Chasse aux sorcières. L’expression est aujourd’hui utilisée quand un groupe de personnes est persécuté pour des raisons politiques ou idéologiques. Mais, il y a bien eu une chasse aux sorcières littérale en Europe, et son le berceau fut la Catalogne. Récit.
« Sans le soutien d’une grande partie de la population catalane, la chasse aux sorcières, qui a conduit au bûcher un millier de femmes, n’aurait pas duré 300 ans » selon l’historien Pau Castell. La chasse aux sorcières, un phénomène qui a marqué toute l’Europe, entre le XVe et le XVIIIe siècle, est apparu pour la première fois en Catalogne, dans les Pyrénées. Dans ces 1 000 exécutions pour sorcellerie, les victimes furent femmes à hauteur de 90 % des affaires. Les preuves ont été retrouvées dans les archives documentaires de Catalogne.
Une peine de mort infligée après un procès lunaire, sous le seau de la loi. En 1424, le premier texte législatif contre la sorcellerie est adopté dans les communes de Valls d’Àneu, dans le nord-ouest de la région, au coeur des froides Pyrénées. Le détail de la loi inflige la condamnation à la peine capitale, aux personnes jugées coupables d’être membres d’une secte satanique. Donc hérétique, selon le Catholicisme triomphant, alors infiltré dans tous les arcanes du pouvoir.
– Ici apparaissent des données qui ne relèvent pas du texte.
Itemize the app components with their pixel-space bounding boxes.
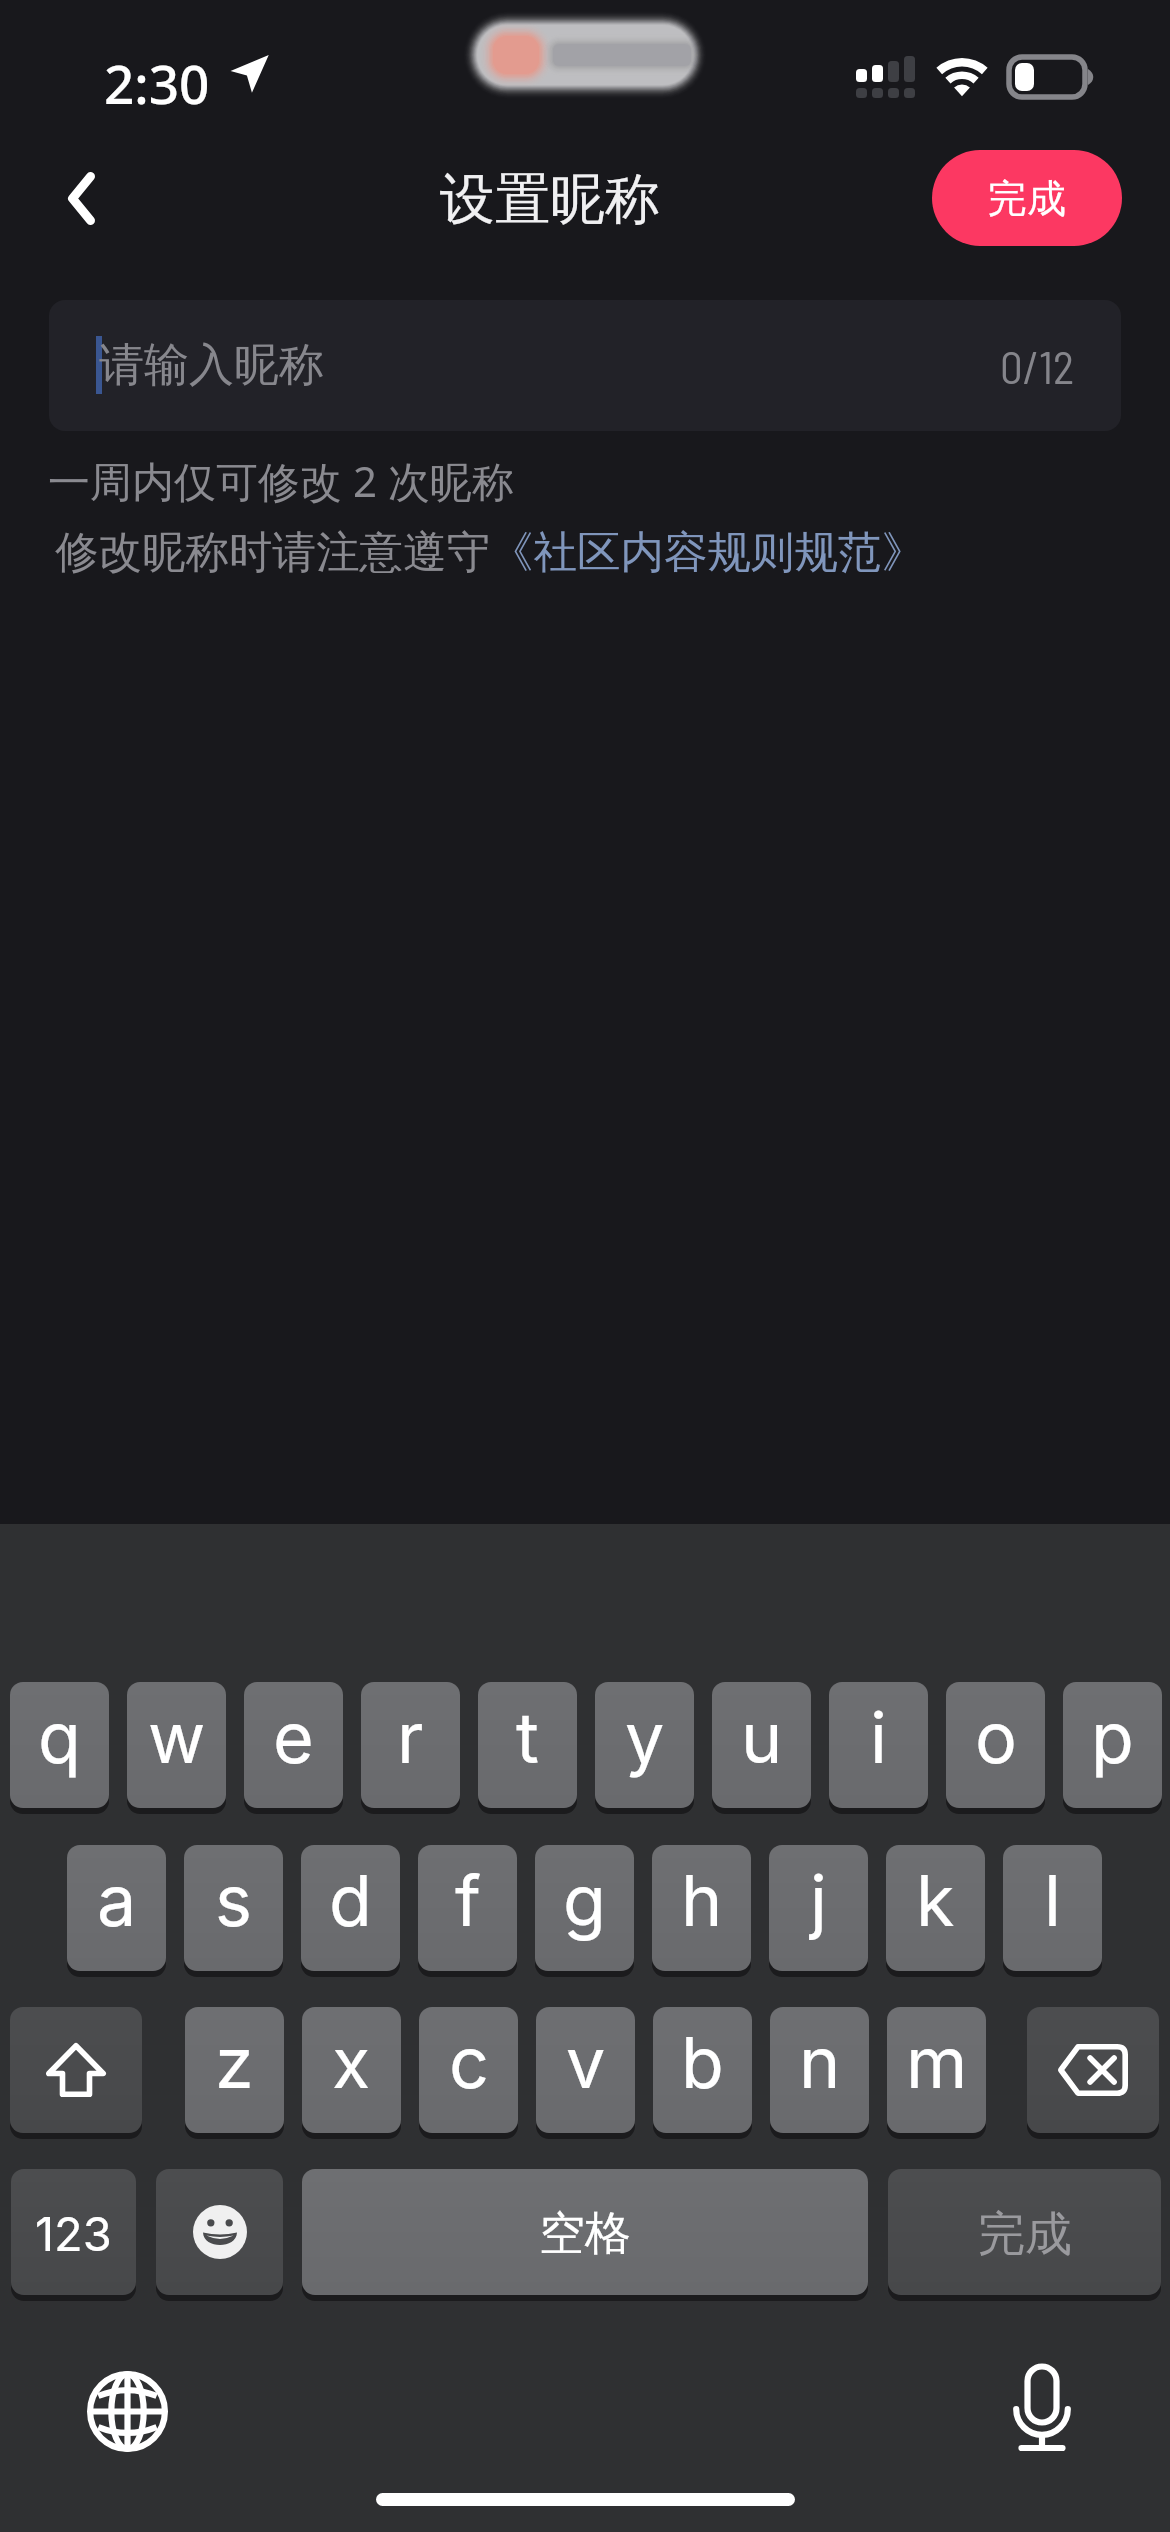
button[interactable]: g: [535, 1845, 634, 1971]
staticText: f: [455, 1858, 481, 1943]
staticText: 0/12: [1000, 339, 1074, 393]
staticText: w: [148, 1695, 206, 1780]
button[interactable]: e: [244, 1682, 343, 1808]
button[interactable]: Back: [38, 152, 128, 244]
button[interactable]: q: [10, 1682, 109, 1808]
button[interactable]: c: [419, 2007, 518, 2133]
staticText: e: [273, 1695, 314, 1780]
button[interactable]: p: [1063, 1682, 1162, 1808]
staticText: n: [799, 2020, 841, 2105]
button[interactable]: a: [67, 1845, 166, 1971]
staticText: d: [329, 1858, 372, 1943]
button[interactable]: f: [418, 1845, 517, 1971]
staticText: 123: [35, 2205, 112, 2262]
button[interactable]: m: [887, 2007, 986, 2133]
staticText: 一周内仅可修改 2 次昵称: [48, 452, 514, 509]
staticText: 请输入昵称: [99, 337, 324, 394]
staticText: 设置昵称: [440, 165, 660, 234]
staticText: l: [1044, 1858, 1061, 1943]
staticText: 2:30: [104, 47, 210, 119]
staticText: a: [97, 1858, 137, 1943]
staticText: c: [449, 2020, 489, 2105]
staticText: 完成: [988, 174, 1066, 223]
staticText: 修改昵称时请注意遵守: [55, 525, 490, 580]
button[interactable]: l: [1003, 1845, 1102, 1971]
button[interactable]: Switch keyboard: [72, 2356, 182, 2466]
button[interactable]: d: [301, 1845, 400, 1971]
staticText: m: [906, 2020, 968, 2105]
staticText: h: [681, 1858, 723, 1943]
button[interactable]: j: [769, 1845, 868, 1971]
button[interactable]: z: [185, 2007, 284, 2133]
staticText: j: [810, 1858, 827, 1943]
staticText: t: [516, 1695, 539, 1780]
staticText: s: [215, 1858, 252, 1943]
button[interactable]: s: [184, 1845, 283, 1971]
button[interactable]: o: [946, 1682, 1045, 1808]
button[interactable]: Emoji: [156, 2169, 283, 2295]
staticText: i: [870, 1695, 887, 1780]
staticText: v: [566, 2020, 606, 2105]
staticText: k: [916, 1858, 955, 1943]
button[interactable]: i: [829, 1682, 928, 1808]
button[interactable]: 完成: [888, 2169, 1161, 2295]
staticText: g: [563, 1858, 606, 1943]
staticText: p: [1091, 1695, 1134, 1780]
button[interactable]: n: [770, 2007, 869, 2133]
button[interactable]: t: [478, 1682, 577, 1808]
staticText: y: [625, 1695, 665, 1780]
button[interactable]: 请输入昵称: [49, 300, 1121, 431]
staticText: r: [397, 1695, 424, 1780]
button[interactable]: Shift: [10, 2007, 142, 2133]
staticText: 完成: [978, 2205, 1072, 2264]
staticText: 空格: [539, 2205, 631, 2263]
button[interactable]: y: [595, 1682, 694, 1808]
staticText: q: [38, 1695, 81, 1780]
button[interactable]: b: [653, 2007, 752, 2133]
staticText: b: [681, 2020, 724, 2105]
button[interactable]: h: [652, 1845, 751, 1971]
button[interactable]: Dictation: [987, 2354, 1097, 2464]
button[interactable]: 《社区内容规则规范》: [490, 525, 925, 580]
button[interactable]: u: [712, 1682, 811, 1808]
button[interactable]: 空格: [302, 2169, 868, 2295]
staticText: z: [215, 2020, 254, 2105]
button[interactable]: x: [302, 2007, 401, 2133]
button[interactable]: r: [361, 1682, 460, 1808]
staticText: o: [975, 1695, 1017, 1780]
staticText: x: [332, 2020, 371, 2105]
button[interactable]: 123: [11, 2169, 136, 2295]
button[interactable]: k: [886, 1845, 985, 1971]
button[interactable]: Backspace: [1027, 2007, 1159, 2133]
staticText: u: [741, 1695, 783, 1780]
button[interactable]: 完成: [932, 150, 1122, 246]
button[interactable]: w: [127, 1682, 226, 1808]
button[interactable]: v: [536, 2007, 635, 2133]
Mais pas que. Si le fanatisme religieux était monnaie courante, des thèmes plus terre à terre comme l’argent ou les jalousies sont au cœur de ce funeste phénomène. Le XVe siècle a été une période marquée par des crises sociales, la pauvreté, des catastrophes climatiques qui détruisaient les récoltes et la mort de nombreux enfants en bas âge. Comme fréquemment en temps de trouble, la société, sur le plan collectif, cherchait des coupables. Mais aussi au sein de la sphère privée : dans de nombreux cas, les accusations ne provenaient pas directement des autorités ou de l’Église, mais de la population elle-même, souvent motivée par des rivalités familiales ou des jalousies entre voisins.
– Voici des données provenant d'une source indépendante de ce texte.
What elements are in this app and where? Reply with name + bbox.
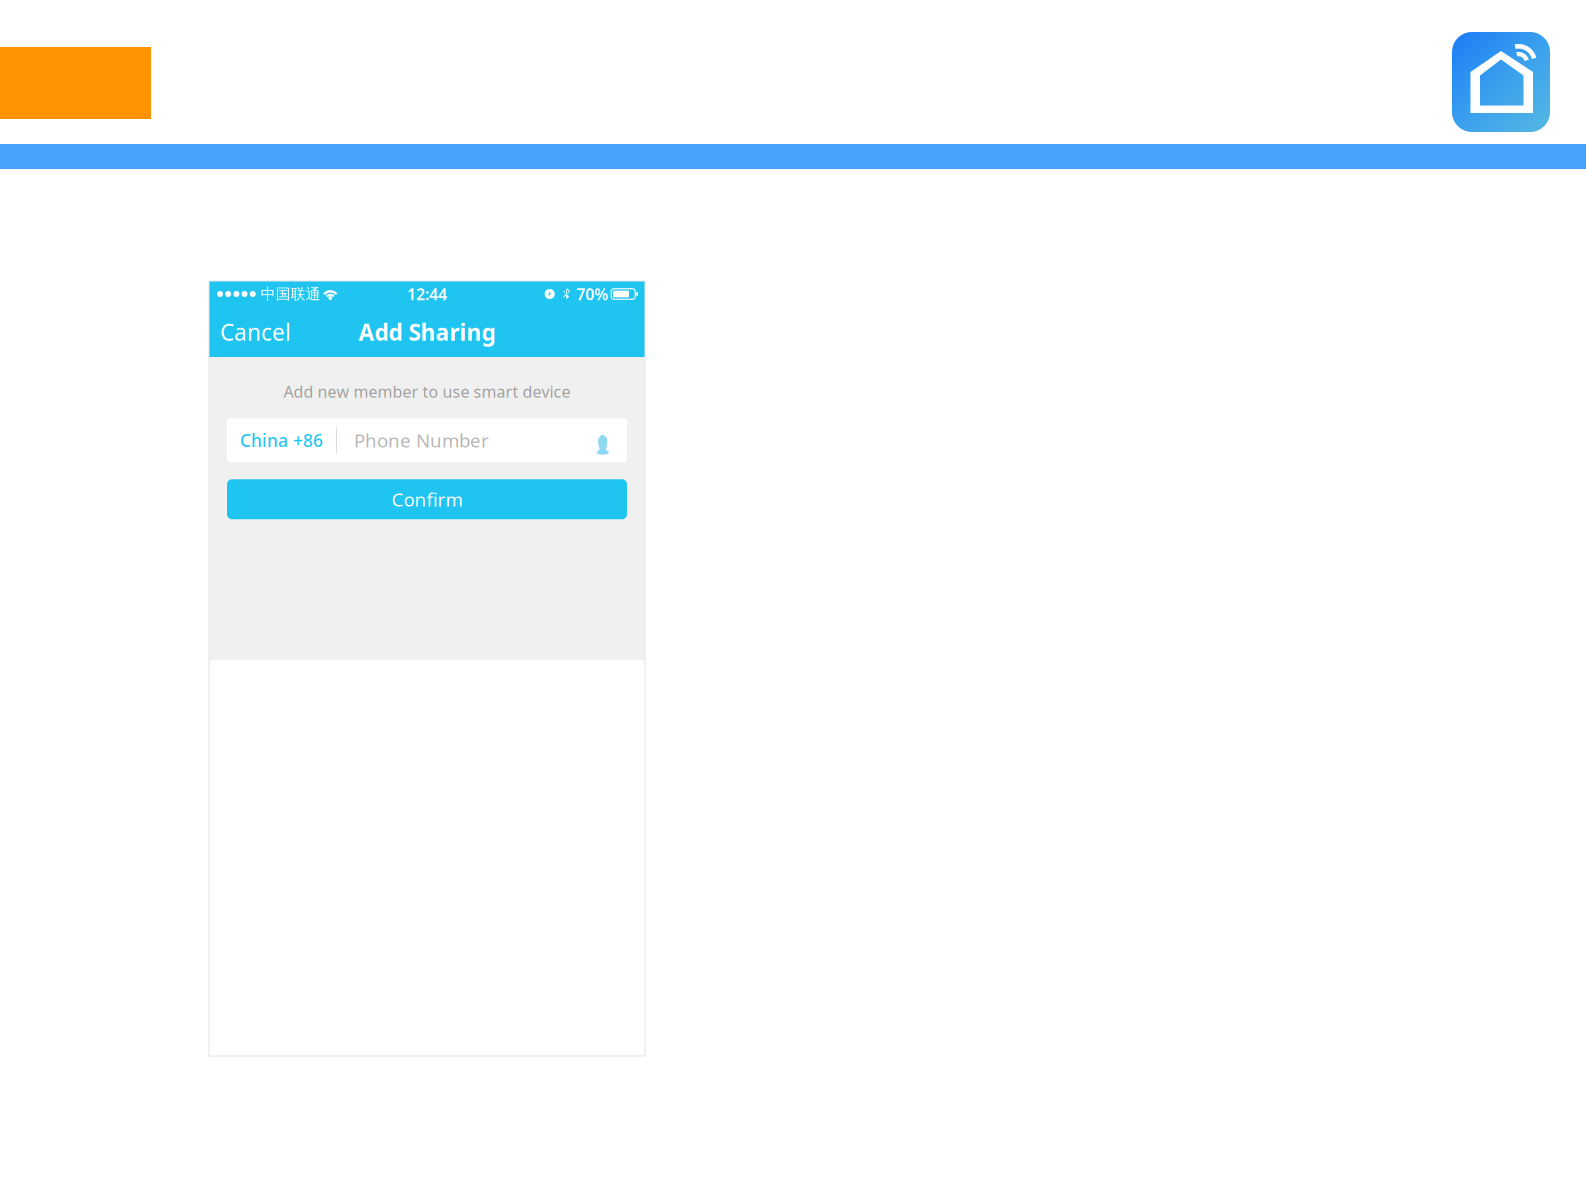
staticText: Add new member to use smart device (284, 381, 570, 402)
staticText: Phone Number (354, 428, 489, 453)
staticText: 70% (576, 283, 608, 305)
button[interactable]: Cancel (209, 307, 302, 357)
button[interactable]: China +86 (227, 418, 336, 462)
button[interactable]: Confirm (227, 479, 627, 519)
staticText: Confirm (392, 487, 462, 512)
button[interactable]: Choose contact (586, 418, 627, 462)
staticText: China +86 (240, 429, 323, 452)
staticText: 中国联通 (261, 285, 321, 303)
staticText: 12:44 (407, 283, 447, 305)
staticText: Cancel (220, 317, 291, 347)
staticText: Add Sharing (358, 317, 496, 347)
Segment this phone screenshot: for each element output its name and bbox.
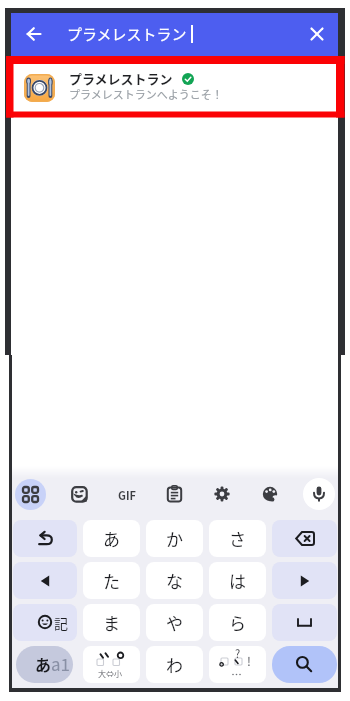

Alors, pourquoi, dans 9 affaires sur 10, la victime est-elle du sexe féminin ? Tout commence en 1487 avec un ouvrage allemand : Malleus Maleficarum. Deux dominicains croyaient alors que le diable pouvait prendre forme humaine et avoir des relations avec des mortels, accusant directement les femmes de faiblesse et de « malice féminine ». Arrêtées, puis jugées, il a fallu trouver des preuves contre ces femmes. N’en trouvant pas, pour faire avouer, on tortura. Au bout du supplice, les femmes confessèrent des crimes nullement commis et finiront sur le bûcher.
L’histoire est aujourd’hui portée à la scène, au théâtre national de Catalogne, sous le titre Vosaltras, les Bruixes (Vous, les sorcières).
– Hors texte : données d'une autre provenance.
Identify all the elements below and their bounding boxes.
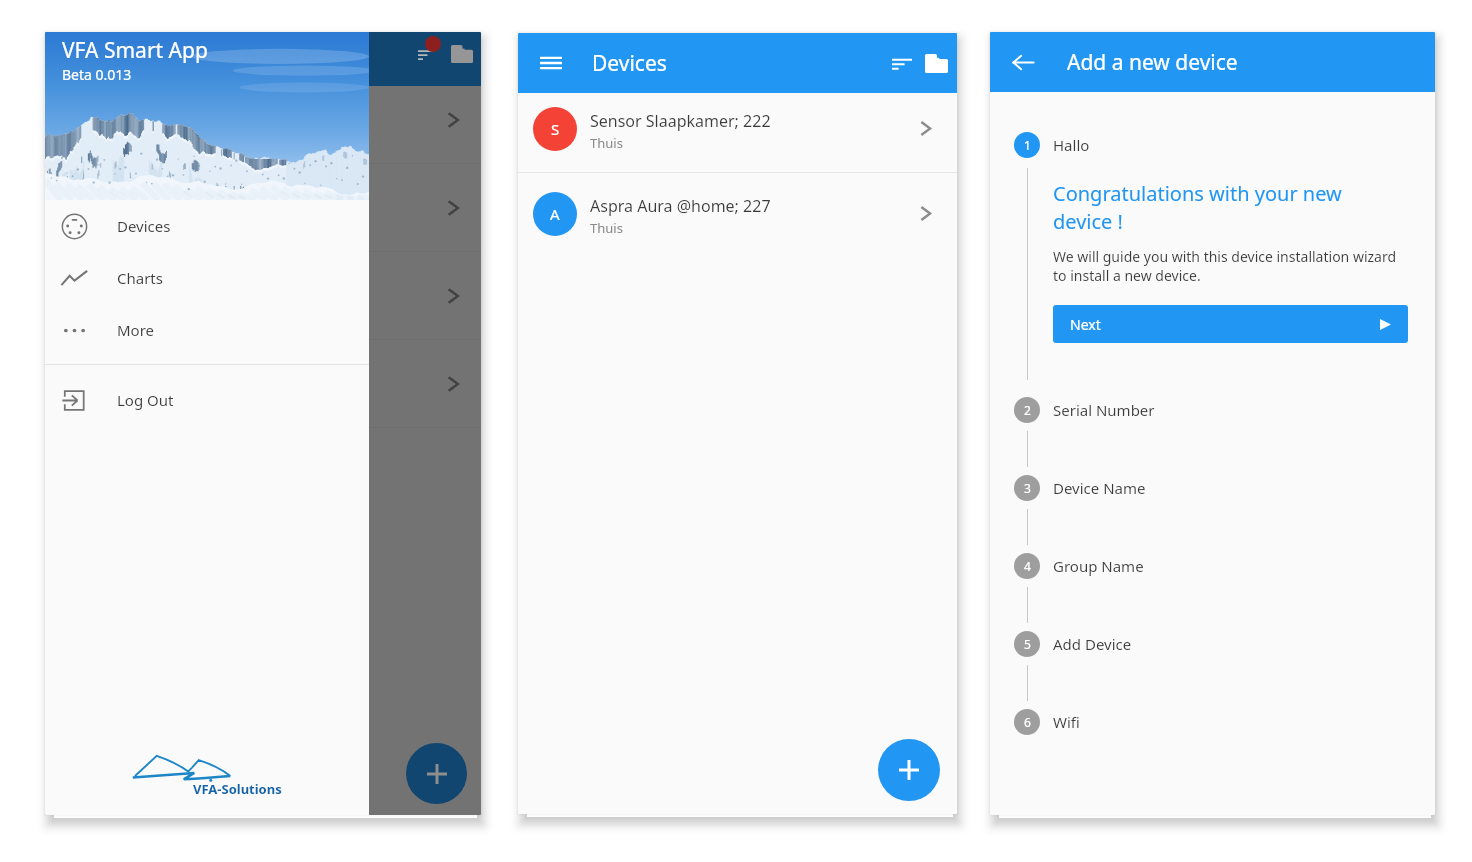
- button[interactable]: Groups: [919, 46, 953, 80]
- staticText: More: [117, 320, 155, 340]
- staticText: Group Name: [1053, 556, 1144, 576]
- staticText: Devices: [592, 49, 667, 78]
- button[interactable]: 4: [990, 553, 1435, 631]
- button[interactable]: Charts: [45, 252, 369, 304]
- staticText: Aspra Aura @home; 227: [590, 195, 771, 217]
- staticText: 1: [1024, 137, 1031, 153]
- button[interactable]: Add device: [406, 743, 467, 804]
- staticText: Add a new device: [1067, 48, 1238, 77]
- button[interactable]: More: [45, 304, 369, 356]
- button[interactable]: 2: [990, 397, 1435, 475]
- staticText: VFA Smart App: [62, 36, 208, 65]
- staticText: 3: [1024, 480, 1031, 496]
- staticText: Devices: [117, 216, 171, 236]
- button[interactable]: Open navigation drawer: [534, 46, 568, 80]
- button[interactable]: Log Out: [45, 374, 369, 426]
- button[interactable]: [45, 86, 481, 174]
- staticText: Hallo: [1053, 135, 1090, 155]
- button[interactable]: Next: [1053, 305, 1408, 343]
- staticText: 6: [1024, 714, 1031, 730]
- staticText: Device Name: [1053, 478, 1146, 498]
- button[interactable]: 6: [990, 709, 1435, 735]
- staticText: 5: [1024, 636, 1031, 652]
- button[interactable]: [45, 174, 481, 262]
- button[interactable]: S: [518, 93, 957, 172]
- staticText: We will guide you with this device insta…: [1053, 247, 1406, 285]
- button[interactable]: Back: [1006, 45, 1040, 79]
- button[interactable]: A: [518, 173, 957, 253]
- staticText: Congratulations with your new device !: [1053, 180, 1353, 235]
- staticText: Log Out: [117, 390, 174, 410]
- staticText: Sensor Slaapkamer; 222: [590, 110, 771, 132]
- button[interactable]: Devices: [45, 200, 369, 252]
- button[interactable]: [45, 262, 481, 350]
- staticText: A: [550, 204, 560, 224]
- staticText: Charts: [117, 268, 163, 288]
- button[interactable]: [45, 350, 481, 438]
- staticText: Add Device: [1053, 634, 1132, 654]
- staticText: 4: [1024, 558, 1031, 574]
- staticText: Wifi: [1053, 712, 1080, 732]
- button[interactable]: Groups: [446, 40, 478, 68]
- staticText: Beta 0.013: [62, 65, 132, 84]
- staticText: S: [551, 119, 560, 139]
- staticText: Serial Number: [1053, 400, 1155, 420]
- staticText: VFA-Solutions: [193, 780, 282, 798]
- staticText: Next: [1070, 315, 1101, 334]
- staticText: 2: [1024, 402, 1031, 418]
- staticText: Thuis: [590, 219, 623, 237]
- button[interactable]: Sort: [410, 39, 441, 70]
- button[interactable]: Sort: [885, 46, 919, 80]
- button[interactable]: 3: [990, 475, 1435, 553]
- staticText: Thuis: [590, 134, 623, 152]
- button[interactable]: 5: [990, 631, 1435, 709]
- button[interactable]: Add device: [878, 739, 940, 801]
Dans cette œuvre de l’Andorran Jan Vilanova Claudín, six archivistes sont chargés de cataloguer les sentences judiciaires datant des XVe et XVIe siècles, concernant les pseudo-sorcières. Une exposition de copies d’originaux est d’ailleurs présentée dans le hall du théâtre. Plus de quarante procès sont évoqués dans une trame que la metteuse en scène, Alícia Gorina, a tenté de distiller avec finesse. Elle y réussit avec sensibilité et sans emphase excessive, en faisant prononcer une partie des textes par les six protagonistes, alternant les phrases entre elles. À certains moments, elles quittent leur rôle de narratrices ou de chercheuses pour incarner les « sorcières » condamnées, les notaires consignant les sentences ou les magistrats prononçant les jugements.